Indeed. There are plenty of open source self-hosted solutions out there which works well (and can of course be configured to by GDRP compliant).

thedjnK commented 1 year ago

Our intention is to use this to improve our documentation and experience.

Analytics don't tell you that at all. Using the documentation... it becomes very obvious very fast.

kartben commented 1 year ago

I'll submit a PR to add the cookie consent script to all pages. Note that going forward, it might make sense to gate the generation of analytics-related code behind a build flag, to make it easier for downstream adopters to generate a "clean" infocenter.

henrikbrixandersen commented 1 year ago

I'll submit a PR to add the cookie consent script to all pages. Note that going forward, it might make sense to gate the generation of analytics-related code behind a build flag, to make it easier for downstream adopters to generate a "clean" infocenter.

How about moving away from 3rd party analytics all together?

thedjnK commented 1 year ago

I'll submit a PR to add the cookie consent script to all pages.

Why is the linux foundation allowing this?

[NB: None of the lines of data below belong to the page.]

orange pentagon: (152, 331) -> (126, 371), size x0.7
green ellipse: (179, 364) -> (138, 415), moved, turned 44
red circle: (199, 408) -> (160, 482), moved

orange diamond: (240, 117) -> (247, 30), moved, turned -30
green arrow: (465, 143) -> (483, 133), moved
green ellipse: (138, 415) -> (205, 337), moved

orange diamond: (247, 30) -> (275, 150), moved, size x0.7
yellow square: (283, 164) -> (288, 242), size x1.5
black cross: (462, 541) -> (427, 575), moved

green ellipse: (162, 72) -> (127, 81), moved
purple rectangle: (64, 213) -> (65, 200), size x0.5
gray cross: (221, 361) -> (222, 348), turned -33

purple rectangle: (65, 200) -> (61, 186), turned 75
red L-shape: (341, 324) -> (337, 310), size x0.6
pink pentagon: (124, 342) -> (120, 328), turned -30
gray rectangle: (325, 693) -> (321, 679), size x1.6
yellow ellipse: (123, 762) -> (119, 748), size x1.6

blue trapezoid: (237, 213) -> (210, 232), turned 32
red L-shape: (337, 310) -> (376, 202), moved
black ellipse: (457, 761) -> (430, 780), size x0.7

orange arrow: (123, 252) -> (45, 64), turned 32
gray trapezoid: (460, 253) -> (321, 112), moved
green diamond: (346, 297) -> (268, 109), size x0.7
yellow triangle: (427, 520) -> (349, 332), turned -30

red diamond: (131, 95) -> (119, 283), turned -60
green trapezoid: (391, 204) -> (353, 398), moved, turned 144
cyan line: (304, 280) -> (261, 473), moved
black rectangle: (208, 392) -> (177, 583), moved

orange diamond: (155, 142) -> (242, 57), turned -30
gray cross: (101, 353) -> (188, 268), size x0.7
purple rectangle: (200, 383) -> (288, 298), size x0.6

This is on par with having cookie popups on the linux kernel git website or documentation.

beriberikix commented 1 year ago

As I mentioned in the TSC, there are several ways companies are addressing GPDR/CCPA compliance so I'd thought I'd share some links.

Thalley commented 1 year ago

As I mentioned in the TSC, there are several ways companies are addressing GPDR/CCPA compliance so I'd thought I'd share some links.

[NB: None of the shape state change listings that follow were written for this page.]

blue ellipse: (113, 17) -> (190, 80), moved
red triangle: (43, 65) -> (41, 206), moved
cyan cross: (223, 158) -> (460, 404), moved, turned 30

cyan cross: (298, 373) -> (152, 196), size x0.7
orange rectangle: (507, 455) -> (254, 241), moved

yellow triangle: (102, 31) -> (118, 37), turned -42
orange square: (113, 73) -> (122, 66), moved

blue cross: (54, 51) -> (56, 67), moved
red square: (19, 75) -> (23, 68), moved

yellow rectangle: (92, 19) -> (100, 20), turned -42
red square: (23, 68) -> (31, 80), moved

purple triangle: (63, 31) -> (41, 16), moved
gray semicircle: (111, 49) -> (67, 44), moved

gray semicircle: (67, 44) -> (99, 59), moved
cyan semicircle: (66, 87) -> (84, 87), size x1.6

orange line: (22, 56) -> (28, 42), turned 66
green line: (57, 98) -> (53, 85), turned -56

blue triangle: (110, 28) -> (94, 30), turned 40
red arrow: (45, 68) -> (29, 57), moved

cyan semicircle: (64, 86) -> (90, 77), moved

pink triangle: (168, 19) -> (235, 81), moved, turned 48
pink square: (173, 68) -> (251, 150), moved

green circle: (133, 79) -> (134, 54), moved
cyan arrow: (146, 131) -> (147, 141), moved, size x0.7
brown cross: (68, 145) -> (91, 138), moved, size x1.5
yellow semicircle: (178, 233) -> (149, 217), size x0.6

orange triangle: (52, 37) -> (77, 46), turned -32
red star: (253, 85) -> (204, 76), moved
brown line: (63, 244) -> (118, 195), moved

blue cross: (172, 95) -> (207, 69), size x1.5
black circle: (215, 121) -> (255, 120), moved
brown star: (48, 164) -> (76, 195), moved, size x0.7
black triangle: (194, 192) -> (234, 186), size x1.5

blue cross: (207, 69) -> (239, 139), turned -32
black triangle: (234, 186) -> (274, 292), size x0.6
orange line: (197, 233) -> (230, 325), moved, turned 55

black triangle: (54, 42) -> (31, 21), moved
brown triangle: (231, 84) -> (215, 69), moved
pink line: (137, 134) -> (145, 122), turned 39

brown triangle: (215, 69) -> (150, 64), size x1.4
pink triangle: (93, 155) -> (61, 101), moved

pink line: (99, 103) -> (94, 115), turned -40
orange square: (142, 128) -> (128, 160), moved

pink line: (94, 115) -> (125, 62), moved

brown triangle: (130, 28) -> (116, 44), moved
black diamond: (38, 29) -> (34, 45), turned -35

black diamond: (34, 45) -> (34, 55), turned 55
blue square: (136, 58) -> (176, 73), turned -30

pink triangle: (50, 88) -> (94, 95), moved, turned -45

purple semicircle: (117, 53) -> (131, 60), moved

* Disable analytics via consent (which this PR is doing)

* Enable [privacy controls in Google Analytics](https://support.google.com/analytics/answer/9019185?hl=en#zippy=%2Cin-this-article). Note, this may [not be sufficient](https://www.cookiebot.com/en/google-analytics-gdpr/) in some countries.

Indeed, and the courts in Austria, France, Italy and Denmark have declared Google Analytics illegal: https://www.simpleanalytics.com/blog/denmark-declares-google-analytics-unlawful

* Use a GPDR-compliant analytics service, many of which are OSS like:

  * [Posthog](https://posthog.com/)
  * [Fathom](https://usefathom.com/)
  * [Plausible](https://plausible.io/)

* Implement some custom server-side analytics

* Use server-side search analytics (ex. via Algolia, meilisearch)

I mentioned in Discord that since we are already hosting in AWS, we perhaps could just use https://aws.amazon.com/cloudfront/reporting/ which should be easy to enable and use.

Personally I'd prefer to remove any cookies for tracking users (or tracking specifics users in any way at all) for analytics, unless we have a really good reason. "Because it is easy" is not a good reason.

stephanosio commented 1 year ago

No longer relevant after https://github.com/zephyrproject-rtos/zephyr/pull/54875

fabiobaltieri commented 1 year ago

I'm surprised everyone so far argued about cookies and tracking and no one even tried to look at the actual data that's been building up since 2019 and see if it can be used to carve out any information useful to the project.

If anything what I found inadequate about the current system is that maintainers can't easily access the data since it's behind the LF account. I'd certainly like to peek at the data myself.

How about moving away from 3rd party analytics all together?

Personally I'd prefer to remove any cookies for tracking users (or tracking specifics users in any way at all) for analytics, unless we have a really good reason. "Because it is easy" is not a good reason.

That would be ideal, but is anyone willing to take the time to deploy and maintain a self hosted system? The project mission is to create a best-in-class RTOS, wondering if investing resources into this is really worth it. Why not self hosting a code review system and bug tracking? GitHub tracks you as well after all.